* **WORK REQUIRED**: Within the listing below, show every line that contains the word "Akdeniz".

* **EXCERPTED RECORDS**:
* * *

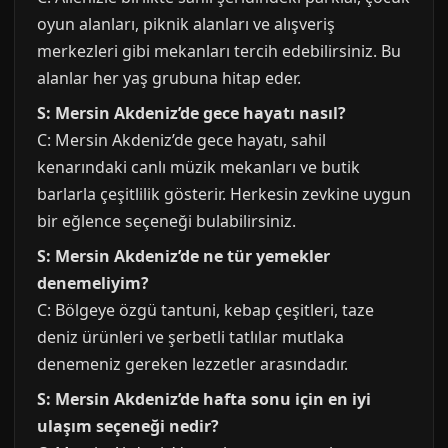
oyun alanları, piknik alanları ve alışveriş
merkezleri gibi mekanları tercih edebilirsiniz. Bu
alanlar her yaş grubuna hitap eder.
S: Mersin Akdeniz’de gece hayatı nasıl?
C: Mersin Akdeniz’de gece hayatı, sahil
kenarındaki canlı müzik mekanları ve butik
barlarla çeşitlilik gösterir. Herkesin zevkine uygun
bir eğlence seçeneği bulabilirsiniz.
S: Mersin Akdeniz’de ne tür yemekler
denemeliyim?
C: Bölgeye özgü tantuni, kebap çeşitleri, taze
deniz ürünleri ve şerbetli tatlılar mutlaka
denemeniz gereken lezzetler arasındadır.
S: Mersin Akdeniz’de hafta sonu için en iyi
ulaşım seçeneği nedir?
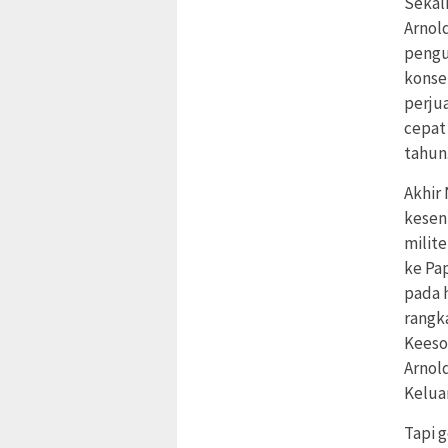
Sekal
Arnol
pengu
konse
perju
cepat
tahun
Akhir
kesen
milite
ke Pap
pada h
rangk
Keeso
Arnol
Kelua
Tapi 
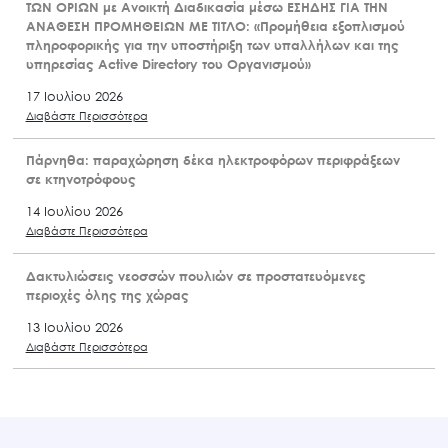
ΤΩΝ ΟΡΙΩΝ με Ανοικτή Διαδικασία μέσω ΕΣΗΔΗΣ ΓΙΑ ΤΗΝ
ΑΝΑΘΕΣΗ ΠΡΟΜΗΘΕΙΩΝ ΜΕ ΤΙΤΛΟ: «Προμήθεια εξοπλισμού
πληροφορικής για την υποστήριξη των υπαλλήλων και της
υπηρεσίας Active Directory του Οργανισμού»
17 Ιουλίου 2026
Διαβάστε Περισσότερα
Πάρνηθα: παραχώρηση δέκα ηλεκτροφόρων περιφράξεων
σε κτηνοτρόφους
14 Ιουλίου 2026
Διαβάστε Περισσότερα
Δακτυλιώσεις νεοσσών πουλιών σε προστατευόμενες
περιοχές όλης της χώρας
13 Ιουλίου 2026
Διαβάστε Περισσότερα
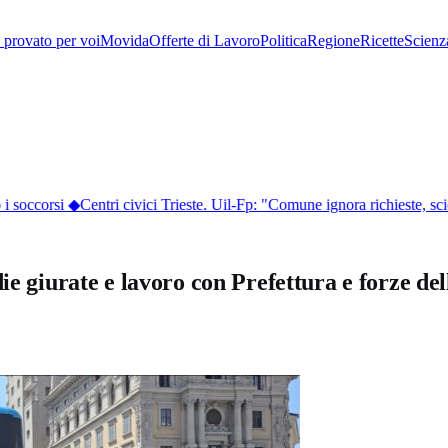
provato per voi
Movida
Offerte di Lavoro
Politica
Regione
Ricette
Scienz
 soccorsi
◆
Centri civici Trieste. Uil-Fp: "Comune ignora richieste, sci
die giurate e lavoro con Prefettura e forze d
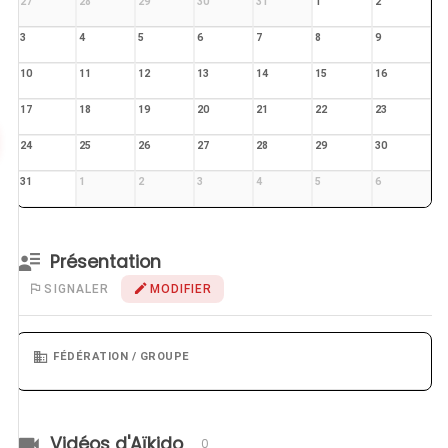
27
28
29
30
31
1
2
3
4
5
6
7
8
9
10
11
12
13
14
15
16
17
18
19
20
21
22
23
24
25
26
27
28
29
30
31
1
2
3
4
5
6
Présentation
SIGNALER
MODIFIER
FÉDÉRATION / GROUPE
Vidéos d'Aïkido
0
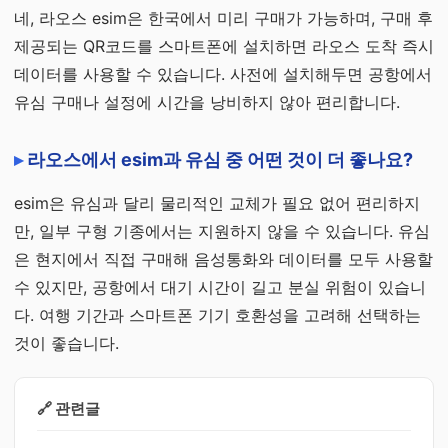
네, 라오스 esim은 한국에서 미리 구매가 가능하며, 구매 후
제공되는 QR코드를 스마트폰에 설치하면 라오스 도착 즉시
데이터를 사용할 수 있습니다. 사전에 설치해두면 공항에서
유심 구매나 설정에 시간을 낭비하지 않아 편리합니다.
라오스에서 esim과 유심 중 어떤 것이 더 좋나요?
esim은 유심과 달리 물리적인 교체가 필요 없어 편리하지
만, 일부 구형 기종에서는 지원하지 않을 수 있습니다. 유심
은 현지에서 직접 구매해 음성통화와 데이터를 모두 사용할
수 있지만, 공항에서 대기 시간이 길고 분실 위험이 있습니
다. 여행 기간과 스마트폰 기기 호환성을 고려해 선택하는
것이 좋습니다.
🔗 관련글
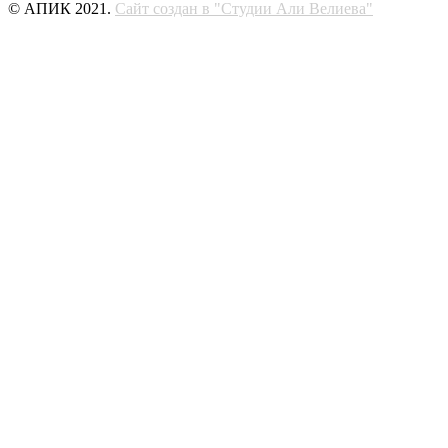
© АПИК 2021.
Сайт создан в "Студии Али Велиева"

* * *

* **EXERCISE SOLUTION**:
S: Mersin Akdeniz’de gece hayatı nasıl?
C: Mersin Akdeniz’de gece hayatı, sahil
S: Mersin Akdeniz’de ne tür yemekler
S: Mersin Akdeniz’de hafta sonu için en iyi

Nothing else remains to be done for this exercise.